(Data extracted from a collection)
- Opening Delimiter -

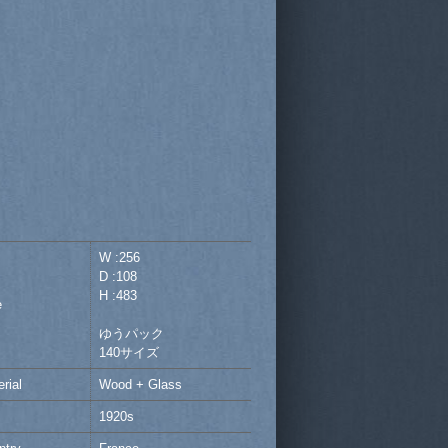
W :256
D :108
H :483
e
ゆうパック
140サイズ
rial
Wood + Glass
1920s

- Closing Delimiter -
- Opening Delimiter -

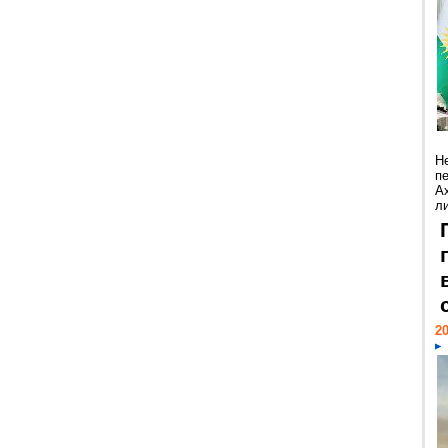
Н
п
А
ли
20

- Closing Delimiter -
- Opening Delimiter -

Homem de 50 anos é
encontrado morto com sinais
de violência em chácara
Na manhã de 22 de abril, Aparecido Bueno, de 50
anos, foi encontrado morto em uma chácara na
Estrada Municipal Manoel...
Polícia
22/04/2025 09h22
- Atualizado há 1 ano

- Closing Delimiter -

**EXERCISE**
All lines above with "anos" in them should be returned.

**RESPONSE AREA**
Homem de 50 anos é
anos, foi encontrado morto em uma chácara na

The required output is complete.